- Born: Alejandro Ramírez Suárez May 23, 1992 (age 34)
- Origin: Bogotá, Colombia
- Genres: Reggaeton
- Occupations: Producer, songwriter, Disc-jockey
- Years active: 2011-present

= Sky Rompiendo =

Alejandro Ramírez Suárez (born May 23, 1992), better known as Sky Rompiendo, is a Colombian producer, songwriter and DJ. He gained recognition at a young age, creating hits with Latin trap and reggaetón artists such as Bad Bunny, Feid, J Balvin, Karol G, Maluma, Nicky Jam and Ozuna. He has received six Latin Grammy Awards as a producer and songwriter.

==Career==
Ramírez was born on May 23, 1992, in Bogotá, Colombia, and raised in Medellín, Colombia. His interest for music production began at the age of 11, when he saw the digital audio workstation called Fruity Loops being used by one of his friends. In 2011, after studying at Berklee College of Music, Boston, he began to work as a record producer for Colombian artists, producing songs like "Amor de Verano" (“summer love”) by Shako, "Cripy Cripy" (a reference to cannabis) by Yandar & Yostin and "En lo Oscuro" (“in the dark”) by J Balvin.
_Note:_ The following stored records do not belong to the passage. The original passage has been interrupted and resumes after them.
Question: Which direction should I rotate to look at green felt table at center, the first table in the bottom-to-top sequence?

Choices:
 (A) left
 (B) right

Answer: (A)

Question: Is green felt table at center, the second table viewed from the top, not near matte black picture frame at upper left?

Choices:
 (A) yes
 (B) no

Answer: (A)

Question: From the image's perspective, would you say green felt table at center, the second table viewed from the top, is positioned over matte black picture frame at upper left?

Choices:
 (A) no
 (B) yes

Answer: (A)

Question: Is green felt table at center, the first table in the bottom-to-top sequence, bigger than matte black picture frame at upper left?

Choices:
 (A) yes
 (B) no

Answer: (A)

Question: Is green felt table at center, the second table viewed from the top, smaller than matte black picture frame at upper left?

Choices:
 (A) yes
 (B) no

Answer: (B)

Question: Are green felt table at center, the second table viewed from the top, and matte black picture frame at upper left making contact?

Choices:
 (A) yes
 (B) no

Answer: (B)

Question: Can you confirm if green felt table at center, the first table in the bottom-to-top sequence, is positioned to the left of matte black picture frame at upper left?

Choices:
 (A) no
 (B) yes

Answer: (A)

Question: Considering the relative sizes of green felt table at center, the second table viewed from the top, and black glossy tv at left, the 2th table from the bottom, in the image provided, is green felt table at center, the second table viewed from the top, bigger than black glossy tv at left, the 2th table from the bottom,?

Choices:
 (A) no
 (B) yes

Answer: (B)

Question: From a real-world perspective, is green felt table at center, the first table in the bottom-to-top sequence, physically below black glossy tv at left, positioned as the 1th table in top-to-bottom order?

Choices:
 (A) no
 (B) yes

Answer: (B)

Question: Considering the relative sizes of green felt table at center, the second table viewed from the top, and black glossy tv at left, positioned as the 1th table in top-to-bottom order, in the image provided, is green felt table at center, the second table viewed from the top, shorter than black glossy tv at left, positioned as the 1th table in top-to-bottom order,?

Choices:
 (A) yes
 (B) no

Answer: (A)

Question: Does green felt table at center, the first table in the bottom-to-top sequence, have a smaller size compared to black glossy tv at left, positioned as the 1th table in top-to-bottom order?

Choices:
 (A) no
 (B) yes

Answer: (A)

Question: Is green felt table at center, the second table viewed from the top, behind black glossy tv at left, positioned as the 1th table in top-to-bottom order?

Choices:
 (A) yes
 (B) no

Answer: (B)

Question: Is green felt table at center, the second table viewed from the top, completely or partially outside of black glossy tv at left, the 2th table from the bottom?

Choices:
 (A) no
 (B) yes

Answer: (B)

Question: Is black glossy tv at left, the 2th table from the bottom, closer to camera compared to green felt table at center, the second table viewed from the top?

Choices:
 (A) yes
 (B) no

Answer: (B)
During the production of the latter song, Ramírez developed his artistic name; initially, his nickname was ‘Sky’ after being a part of a record-producing duo named ‘Sky High’, but after hearing the sentence "rompiendo el bajo" in the song with J Balvin, he added it to his nickname—transforming it into "Sky Rompiendo el Bajo" or "Sky Rompiendo".

During 2012 and 2013, at the age of 20-21, he continued to frequently work with J Balvin, such as on the songs "Yo Te Lo Dije" (“I told you”), "Sola" (“alone”) and "6 AM"; these songs would later be a part of Balvin's first studio album, La Familia, released on October 29, 2013. The record peaked at number one in Colombia and at number 10 on the American Billboard Top Latin Albums chart. The album also received a nomination for the Latin Grammy Award for Best Urban Music Album. Sky also worked in the songs "Báilame" (“dance with me”) by Feid and on "Hagan Fila" (“stand in line”) from Yaga & Mackie's sixth album Los Mackieavelikos HD.

Sky achieved commercial and international success with J Balvin as one of the featured songwriters and producers of the song "Ginza" (2015); the song spent twenty-one weeks at number one on the Billboard Hot Latin Songs chart, breaking the record for most weeks spent in that position by a song from a solo act. Since then, Sky has produced all studio albums by J Balvin to date: Energía (2016), Vibras (2018) and Colores (2020), plus also participating in Oasis (2019), the collaborative album by Balvin with Puerto Rican singer Bad Bunny, all the aforementioned albums have peaked at number one in the Billboard Top Latin Albums, with the exception of Colores that peaked at number two.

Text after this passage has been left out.